The secret of “the image in general” must probably be sought in analysis of the simplest image, the simplest psychic phenomenon, the simplest product of psychic activity in which such activity first “appears.”
It is the same here as with value.
To understand what value is in general does not mean to create an abstraction within which all differences would be extinguished between a frock coat and sackcloth, between a commodity and money, between value in general and surplus value in all its special kinds (profit, rent, interest, etc.).
It is necessary to analyze the simple (historically and logically first) form of value, its first kind equal to genus.
Where is it—this “concreteness reduced to the simplest determination”
of the image, product, and form of flowing of the process that creates this image?
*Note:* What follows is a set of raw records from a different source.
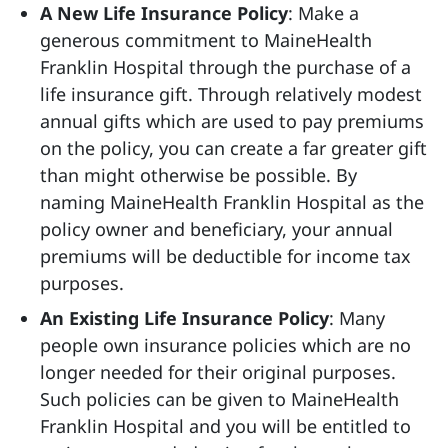
A New Life Insurance Policy
: Make a
generous commitment to MaineHealth
Franklin Hospital through the purchase of a
life insurance gift. Through relatively modest
annual gifts which are used to pay premiums
on the policy, you can create a far greater gift
than might otherwise be possible. By
naming MaineHealth Franklin Hospital as the
policy owner and beneficiary, your annual
premiums will be deductible for income tax
purposes.
An Existing Life Insurance Policy
: Many
people own insurance policies which are no
longer needed for their original purposes.
Such policies can be given to MaineHealth
Franklin Hospital and you will be entitled to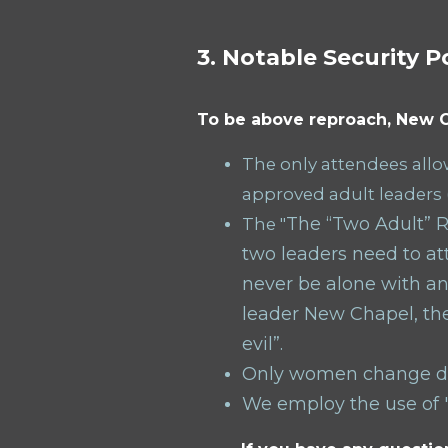
3. Notable Security P
To be above reproach, New C
The only attendees allow
approved adult leaders 
The “Two Adult” Ru
The "
two leaders need to att
n
ever be alone with an
leader New Chapel, the
evil”.
Only women change di
We employ the use of "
It is absurd to look for “the general” between the image of perception and of fantasy, between the image of representation and the image of concept. Complex (developed, concrete) images must not exist for us at this stage of analysis; they still remain to be “drawn out”—that is, understood.
We shall do as Marx did. We shall not go back into the depths of history, into an investigation of animal forms of the psyche (and of the image), for abstract characteristics are preserved (reproduced) in the ontogenesis of the human psyche, as the first stages of its development, briefly repeating phylogenesis.
Zoopsychic prerequisites are here too reproduced as its product, in their “purged” form, as truly necessary conditions of the emergence of the specially human psyche.
The first prerequisite—it would seem that this is obvious—is the ability to move about actively in space, in search of food, water, and so on. To speak of the psyche of a plant is—obviously— incorrect.